Globalement, on constate qu’un peu plus de la moitié des répondants, toutes productions confondues, se considère comme suffisamment formés et informés pour bien utiliser les technologies présentes sur leur ferme. Des différences sont toutefois à relever en fonction de certaines données socioéconomiques :

- Différences en fonction de la région : chez les producteurs de grains et les producteurs laitiers, il semble que les producteurs en régions urbaines se considèrent comme beaucoup plus informés pour bien utiliser les technologies présentes sur leur ferme (pour les producteurs de grains 75 % contre 44 des répondants en régions centrales et 33 % en régions éloignées ; pour les producteurs laitiers, 88 % contre 69 des répondants en régions centrales et 71 % en régions éloignées). L’inverse est constaté chez les producteurs en serre (60 % des répondants des régions éloignées se considèrent suffisamment informés contre 50 % en régions urbaines et 65 % en régions centrales).

- Différences en fonction de l’âge : Pour les producteurs de grains et les producteurs laitiers, il semble que les plus jeunes soient plus nombreux à se considérer suffisamment informés.

- Différences en fonction de la présence de relève ou non : Les producteurs en serre qui ont une relève sont plus nombreux à se considérer suffisamment informés (68 % contre 40 % de ceux qui n’ont pas de relève). Il s’agit de la situation inverse chez les producteurs laitiers (69 % contre 83 % de ceux qui n’ont pas de relève).
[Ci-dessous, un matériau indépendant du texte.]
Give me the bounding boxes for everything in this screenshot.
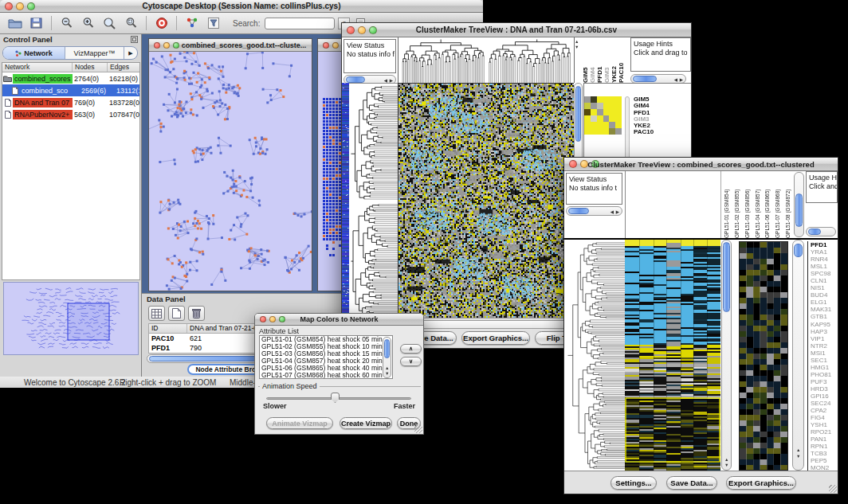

- Différences en fonction du type de production : Les producteurs en serre qui produisent du biologique sont moins nombreux à se considérer suffisamment informés (43 % contre 71 % de ceux qui n’ont pas de relève). Il s’agit d’un élément à explorer puisque rappelons-le, les producteurs en serre produisant du bio étaient les plus nombreux à avoir recours aux technologies numériques.